Capt. Gerald F. DeConto, Simpsons commanding officer from September 1998 to April 2000, was killed at the Pentagon during the September 11, 2001 attacks.

In July 2002, Simpson responded to Malpelo Island to medevac a wounded Colombian Marine who had received three gunshot wounds.

Simpson deployed with Helicopter Antisubmarine Squadron (Light) (HSL) 44, Det. 10 as part of NATO's Standing Naval Forces Atlantic on 22 September 2004 returning 20 December 2004. Simpson visited New York City 12 October 2004 during this deployment. Simpsons Mk 13 missile launcher was removed sometime in 2005 prior to her next deployment.

On 3 January 2006, Simpson deployed with HSL-42, Det. 9, joining Standing NRF Maritime Group 1 and participated in a number of international naval exercises in the North Sea, Norwegian Sea and Eastern Mediterranean Sea returning to Mayport 24 June 2006.

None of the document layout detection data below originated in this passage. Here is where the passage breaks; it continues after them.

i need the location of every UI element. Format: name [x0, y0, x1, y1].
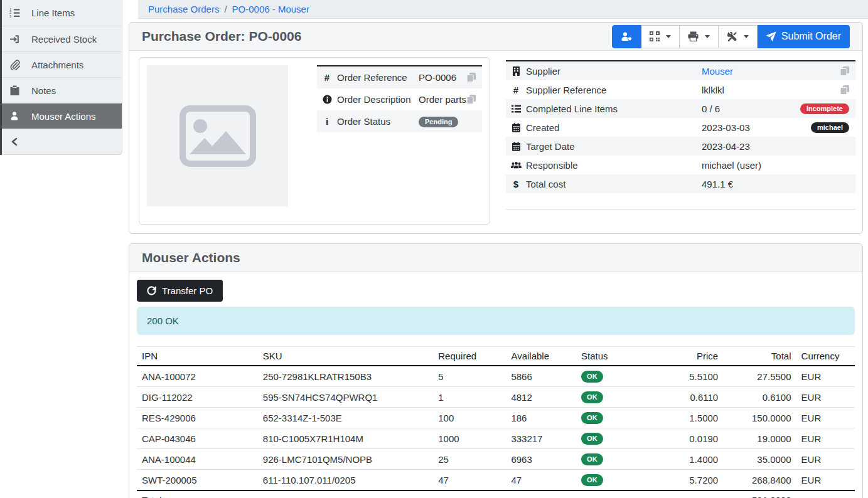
sidebar-item-label: Notes	[31, 85, 56, 96]
response-alert: 200 OK	[137, 307, 855, 335]
table-row: RES-429006 652-3314Z-1-503E 100 186 OK 1…	[137, 408, 855, 428]
mouser-items-table: IPN SKU Required Available Status Price …	[137, 346, 855, 498]
page-title: Purchase Order: PO-0006	[142, 29, 301, 44]
tasks-icon	[506, 105, 526, 113]
paperclip-icon	[8, 60, 21, 70]
detail-row-order-description: Order Description Order parts	[317, 88, 482, 110]
user-admin-button[interactable]	[612, 25, 641, 48]
info-circle-icon	[317, 95, 337, 104]
dollar-icon: $	[506, 179, 526, 189]
sidebar-item-notes[interactable]: Notes	[0, 77, 122, 103]
total-value: 501.0000	[723, 490, 796, 498]
col-required: Required	[433, 347, 506, 366]
order-image-placeholder[interactable]	[147, 65, 288, 206]
mouser-actions-panel-header: Mouser Actions	[129, 244, 862, 272]
mouser-actions-body: Transfer PO 200 OK IPN SKU Required Avai…	[129, 272, 862, 498]
mouser-actions-title: Mouser Actions	[142, 250, 240, 265]
copy-icon[interactable]	[840, 66, 849, 76]
col-status: Status	[576, 347, 654, 366]
supplier-details-table: Supplier Mouser # Supplier Reference lkl…	[506, 60, 855, 209]
toolbar: Submit Order	[612, 25, 850, 48]
list-ol-icon: 123	[8, 8, 21, 18]
col-total: Total	[723, 347, 796, 366]
caret-down-icon	[744, 35, 749, 38]
user-icon	[8, 111, 21, 121]
purchase-order-panel-header: Purchase Order: PO-0006	[129, 23, 862, 51]
table-row: DIG-112022 595-SN74HCS74QPWRQ1 1 4812 OK…	[137, 387, 855, 408]
qrcode-icon	[650, 31, 660, 41]
sidebar-item-received-stock[interactable]: Received Stock	[0, 26, 122, 51]
sidebar-left-edge	[0, 0, 2, 155]
sidebar: 123 Line Items Received Stock Attachment…	[0, 0, 122, 155]
incomplete-badge: Incomplete	[800, 103, 849, 114]
calendar-icon	[506, 123, 526, 132]
detail-row-total-cost: $ Total cost 491.1 €	[506, 174, 855, 193]
ok-badge: OK	[581, 391, 603, 403]
order-summary-card: # Order Reference PO-0006 Order Descript…	[139, 57, 490, 225]
status-badge: Pending	[419, 117, 458, 127]
submit-order-label: Submit Order	[781, 31, 841, 42]
supplier-link[interactable]: Mouser	[702, 66, 733, 77]
user-shield-icon	[621, 31, 633, 42]
transfer-po-button[interactable]: Transfer PO	[137, 280, 223, 302]
print-menu-button[interactable]	[680, 25, 719, 48]
detail-row-empty	[506, 193, 855, 209]
building-icon	[506, 66, 526, 76]
sidebar-item-mouser-actions[interactable]: Mouser Actions	[0, 103, 122, 129]
order-details-table: # Order Reference PO-0006 Order Descript…	[317, 65, 482, 216]
paper-plane-icon	[766, 31, 776, 42]
mouser-actions-panel: Mouser Actions Transfer PO 200 OK IPN SK…	[129, 243, 863, 498]
copy-icon[interactable]	[467, 95, 476, 104]
table-row: ANA-100072 250-72981KLRATR150B3 5 5866 O…	[137, 366, 855, 387]
hash-icon: #	[317, 72, 337, 83]
detail-row-order-reference: # Order Reference PO-0006	[317, 66, 482, 88]
sidebar-item-label: Line Items	[31, 8, 75, 18]
detail-row-supplier: Supplier Mouser	[506, 61, 855, 80]
breadcrumb-link-purchase-orders[interactable]: Purchase Orders	[148, 4, 219, 14]
order-actions-menu-button[interactable]	[719, 25, 758, 48]
ok-badge: OK	[581, 412, 603, 424]
transfer-po-label: Transfer PO	[162, 285, 213, 296]
sidebar-item-attachments[interactable]: Attachments	[0, 51, 122, 77]
calendar-icon	[506, 142, 526, 151]
breadcrumb-link-current[interactable]: PO-0006 - Mouser	[232, 4, 309, 14]
image-placeholder-icon	[179, 105, 256, 167]
purchase-order-panel: Purchase Order: PO-0006	[129, 22, 863, 234]
col-sku: SKU	[258, 347, 433, 366]
sign-in-icon	[8, 34, 21, 45]
svg-text:3: 3	[9, 14, 11, 18]
caret-down-icon	[705, 35, 710, 38]
detail-row-target-date: Target Date 2023-04-23	[506, 137, 855, 156]
copy-icon[interactable]	[840, 85, 849, 95]
submit-order-button[interactable]: Submit Order	[758, 25, 850, 48]
col-available: Available	[506, 347, 576, 366]
detail-row-completed-line-items: Completed Line Items 0 / 6 Incomplete	[506, 99, 855, 118]
ok-badge: OK	[581, 371, 603, 383]
ok-badge: OK	[581, 474, 603, 486]
col-price: Price	[654, 347, 723, 366]
barcode-menu-button[interactable]	[641, 25, 680, 48]
sidebar-item-line-items[interactable]: 123 Line Items	[0, 0, 122, 26]
col-currency: Currency	[796, 347, 855, 366]
table-total-row: Total 501.0000	[137, 490, 855, 498]
users-icon	[506, 161, 526, 169]
ok-badge: OK	[581, 433, 603, 445]
detail-row-responsible: Responsible michael (user)	[506, 156, 855, 174]
refresh-icon	[147, 286, 156, 295]
tools-icon	[727, 31, 737, 42]
detail-row-order-status: i Order Status Pending	[317, 110, 482, 132]
sidebar-item-label: Received Stock	[31, 34, 97, 45]
table-row: CAP-043046 810-C1005X7R1H104M 1000 33321…	[137, 428, 855, 449]
breadcrumb-separator: /	[224, 4, 227, 14]
copy-icon[interactable]	[467, 73, 476, 82]
sidebar-item-label: Attachments	[31, 60, 83, 70]
hash-icon: #	[506, 85, 526, 95]
info-icon: i	[317, 116, 337, 127]
col-ipn: IPN	[137, 347, 258, 366]
sidebar-collapse-button[interactable]	[0, 129, 122, 154]
sidebar-item-label: Mouser Actions	[31, 111, 96, 122]
table-header-row: IPN SKU Required Available Status Price …	[137, 347, 855, 366]
printer-icon	[688, 31, 699, 41]
detail-row-created: Created 2023-03-03 michael	[506, 118, 855, 137]
table-row: ANA-100044 926-LMC7101QM5/NOPB 25 6963 O…	[137, 449, 855, 470]
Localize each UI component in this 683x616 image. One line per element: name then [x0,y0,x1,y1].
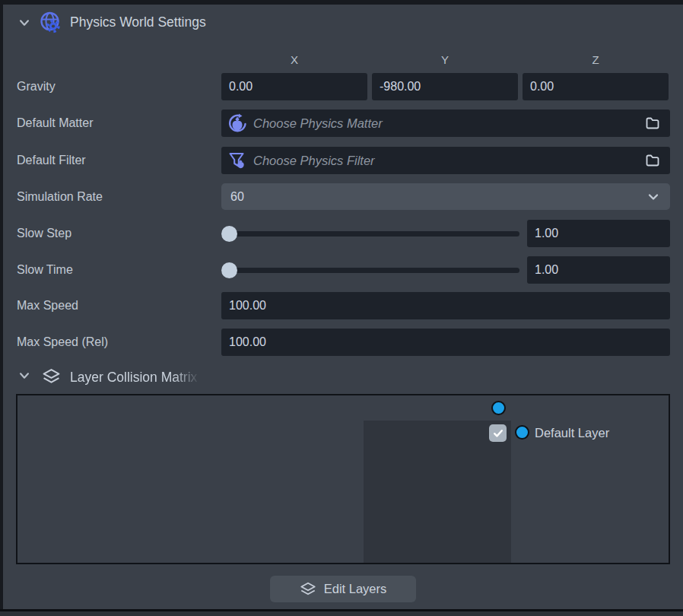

On 5 October 2007, Simpson deployed with HSL-46, Det. 7 and U.S. Coast Guard Law Enforcement Detachment (LEDET) 405, to the eastern Pacific for counter narcotics operations returning April 2008. During the deployment Simpson captured 16 metric tons of cocaine. On 29 November 2007, Simpson interdicted a self-propelled semi-submersible (SPSS) capable of carrying 5–8 metric tons of cocaine. The sub was sunk by its crew, but the crew was captured and turned over to Colombia.

===2010s===
On 17 January 2012, Simpson deployed to the Sixth Fleet Area of Responsibility, participating in Africa Partnership Station 2012, and Operation Active Endeavor. Ports of call included Funchal, Rota, Casablanca, Dakar, Lagos, Accra, Mindelo, Souda Bay, Sicily, Naples and Praia. She returned to Naval Station Mayport on 17 July 2012.

On 18 September 2013, Simpson deployed once more to the United States Sixth Fleet Area of Responsibility. Ports of call included Ponta Delgada, Sicily, Bari, Athens, Valletta, Souda Bay and Casablanca. She returned to Naval Station Mayport on 20 March 2014.
Simpsons final homeport was Naval Station Mayport, Florida, with assignment to Destroyer Squadron 14. Simpson was part of the Active Naval Reserve Force, Category A from 2002 until her decommissioning in September 2015. She was the final Oliver Hazard Perry-class frigate in service in the United States Navy. The ship is set to be put up for foreign military sale.

When Simpson was decommissioned, it meant the last United States ship still in active service to have sunk an enemy vessel was the 217-year-old USS Constitution.

===Fate===
On September 25, 2025, nearly 10 years after her decommissioning, Simpson was towed from Philiadelphia. On September 28, she was sunk in a SINKEX operation during UNITAS.